Concepito da Germania e Francia, il nuovo Recovery Fund è per molti aspetti rivoluzionario. Innanzitutto, è imponente. Associato a misure come il Fondo di Garanzia per le imprese dell’UE e il Meccanismo europeo di stabilità (MES), questo pacchetto da 750 miliardi di euro porta il potere della spesa pubblica collettiva dell’Europa a circa 1.200 miliardi di euro, ovvero il 6,5% del PIL. È, in ogni senso, una risposta forte allo shock dovuto alla pandemia.
In secondo luogo, è ambiziosamente verde. Fino a un terzo dell’investimento pianificato sarà destinato a progetti che affretteranno la transizione verso un’economia a zero emissioni di carbonio.
È del tutto possibile che l’Europa emerga dalla pandemia con fondamenta politiche ed economiche più solide.
In terzo luogo, e soprattutto, il piano prevede la responsabilità collettiva.
Nello specifico, si basa su un coordinamento fiscale più attento e sulla creazione di un mercato delle obbligazioni sovrane dell'eurozona degno di tale nome.

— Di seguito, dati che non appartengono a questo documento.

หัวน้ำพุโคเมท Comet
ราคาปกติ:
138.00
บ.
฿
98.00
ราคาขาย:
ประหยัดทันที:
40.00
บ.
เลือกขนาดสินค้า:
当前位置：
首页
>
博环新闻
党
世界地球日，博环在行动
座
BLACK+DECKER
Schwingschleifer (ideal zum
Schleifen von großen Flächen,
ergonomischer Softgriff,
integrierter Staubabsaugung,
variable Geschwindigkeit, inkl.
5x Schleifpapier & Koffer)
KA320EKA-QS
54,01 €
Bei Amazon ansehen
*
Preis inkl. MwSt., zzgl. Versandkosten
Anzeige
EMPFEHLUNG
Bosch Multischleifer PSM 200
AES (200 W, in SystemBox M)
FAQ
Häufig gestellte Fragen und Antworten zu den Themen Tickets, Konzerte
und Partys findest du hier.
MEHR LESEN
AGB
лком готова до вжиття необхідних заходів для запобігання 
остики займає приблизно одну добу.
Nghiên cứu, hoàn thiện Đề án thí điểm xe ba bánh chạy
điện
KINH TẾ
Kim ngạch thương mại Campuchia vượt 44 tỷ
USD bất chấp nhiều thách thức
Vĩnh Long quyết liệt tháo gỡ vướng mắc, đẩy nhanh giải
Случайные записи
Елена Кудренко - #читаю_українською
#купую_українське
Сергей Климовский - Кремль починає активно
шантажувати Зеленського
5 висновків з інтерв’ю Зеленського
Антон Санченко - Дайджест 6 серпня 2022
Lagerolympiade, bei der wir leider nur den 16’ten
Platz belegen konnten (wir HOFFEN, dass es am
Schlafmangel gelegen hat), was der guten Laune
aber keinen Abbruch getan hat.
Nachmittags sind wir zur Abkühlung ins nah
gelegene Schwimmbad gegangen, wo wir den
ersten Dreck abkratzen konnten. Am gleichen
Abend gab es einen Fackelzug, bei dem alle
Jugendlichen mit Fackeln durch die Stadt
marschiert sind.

In effetti, come il fondo viene finanziato è indubbiamente importante per il futuro a lungo termine dell’Europa tanto quanto l'esistenza stessa del fondo. Raggiungendo un accordo sulle obbligazioni emesse congiuntamente che saranno successivamente ripagate tramite il nuovo bilancio dell’UE e in parte attraverso nuove imposte a livello regionale, il blocco ha compiuto i primi passi verso una maggiore integrazione fiscale.

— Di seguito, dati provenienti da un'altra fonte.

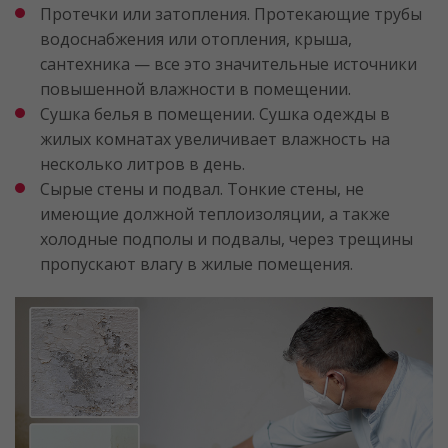
Протечки или затопления. Протекающие трубы
водоснабжения или отопления, крыша,
сантехника — все это значительные источники
повышенной влажности в помещении.
Сушка белья в помещении. Сушка одежды в
жилых комнатах увеличивает влажность на
несколько литров в день.
Сырые стены и подвал. Тонкие стены, не
имеющие должной теплоизоляции, а также
холодные подполы и подвалы, через трещины
пропускают влагу в жилые помещения.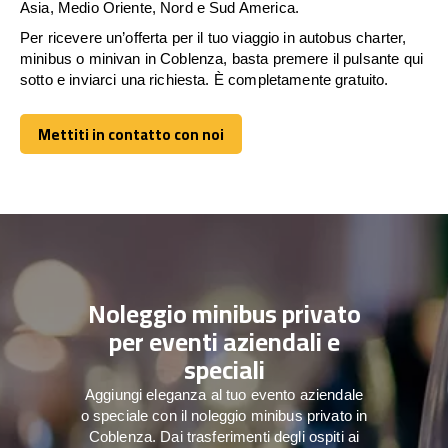
Asia, Medio Oriente, Nord e Sud America.
Per ricevere un’offerta per il tuo viaggio in autobus charter,
minibus o minivan in Coblenza, basta premere il pulsante qui
sotto e inviarci una richiesta. È completamente gratuito.
Mettiti in contatto con noi
Mettiti in contatto con noi
Noleggio minibus privato
per eventi aziendali e
speciali
Aggiungi eleganza al tuo evento aziendale
o speciale con il noleggio minibus privato in
Coblenza. Dai trasferimenti degli ospiti ai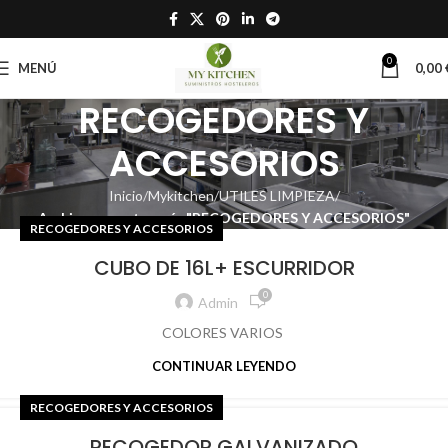
0
MENÚ
0,00
RECOGEDORES Y
ACCESORIOS
Inicio
Mykitchen
UTILES LIMPIEZA
Archivo por categoría "RECOGEDORES Y ACCESORIOS"
RECOGEDORES Y ACCESORIOS
CUBO DE 16L+ ESCURRIDOR
0
Admin
COLORES VARIOS
CONTINUAR LEYENDO
RECOGEDORES Y ACCESORIOS
RECOGEDOR GALVANIZADO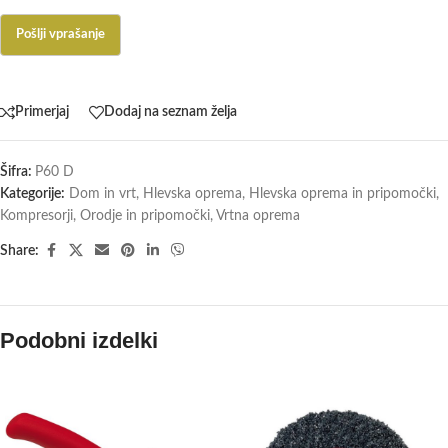
Primerjaj
Dodaj na seznam želja
Šifra:
P60 D
Kategorije:
Dom in vrt
,
Hlevska oprema
,
Hlevska oprema in pripomočki
,
Kompresorji
,
Orodje in pripomočki
,
Vrtna oprema
Share:
Podobni izdelki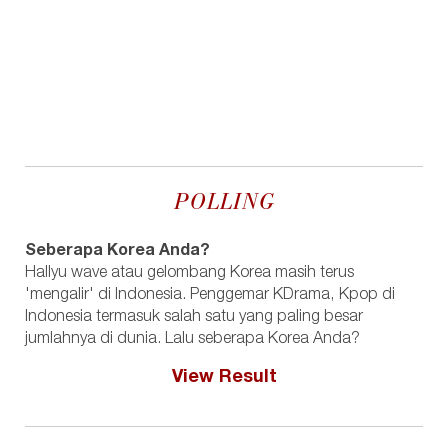
POLLING
Seberapa Korea Anda?
Hallyu wave atau gelombang Korea masih terus
'mengalir' di Indonesia. Penggemar KDrama, Kpop di
Indonesia termasuk salah satu yang paling besar
jumlahnya di dunia. Lalu seberapa Korea Anda?
View Result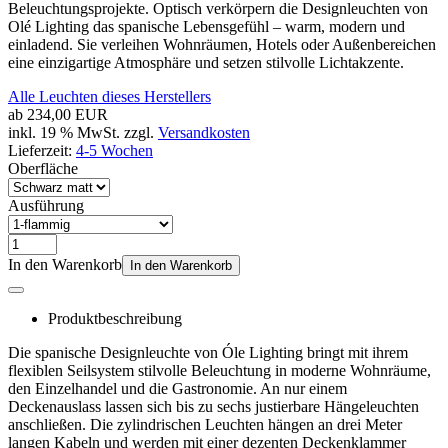
Beleuchtungsprojekte. Optisch verkörpern die Designleuchten von
Olé Lighting das spanische Lebensgefühl – warm, modern und
einladend. Sie verleihen Wohnräumen, Hotels oder Außenbereichen
eine einzigartige Atmosphäre und setzen stilvolle Lichtakzente.
Alle Leuchten dieses Herstellers
ab
234,00 EUR
inkl. 19 % MwSt. zzgl.
Versandkosten
Lieferzeit:
4-5 Wochen
Oberfläche
Ausführung
In den Warenkorb
In den Warenkorb
Produktbeschreibung
Die spanische Designleuchte von Óle Lighting bringt mit ihrem
flexiblen Seilsystem stilvolle Beleuchtung in moderne Wohnräume,
den Einzelhandel und die Gastronomie. An nur einem
Deckenauslass lassen sich bis zu sechs justierbare Hängeleuchten
anschließen. Die zylindrischen Leuchten hängen an drei Meter
langen Kabeln und werden mit einer dezenten Deckenklammer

Sarebbe difficile sovrastimare le implicazioni di questo cambiamento. Legami fiscali più stretti porterebbero stabilità economica e politica in una regione che ha fortemente risentito della loro mancanza. Un’Europa più unita sarebbe in grado di definire e gestire meglio il suo futuro economico e ritagliarsi un ruolo più influente nella scena mondiale, con alcune ripercussioni per gli investitori: le azioni, le obbligazioni e la valuta europee potrebbero occupare in futuro un posto più rilevante all'interno dei portafogli internazionali.
Il percorso della riforma europea è, tuttavia, tutt’altro che facile. Nonostante il sostegno dei 27 Paesi membri dell’UE, permane una notevole resistenza al Recovery Fund, soprattutto tra Paesi Bassi, Svezia, Danimarca e Austria - i quattro Paesi "frugali" della regione. Che il programma possa andare in fumo adesso, o in futuro, non è da escludere. I rischi di lunghe discussioni politiche e ritardi nella spesa sono ancora fastidiosamente elevati.
Tuttavia, con il sostegno incondizionato di Germania e Francia, ci sono tutte le premesse affinché l’Europa emerga dalla pandemia di COVID-19 con fondamenta politiche ed economiche più solide.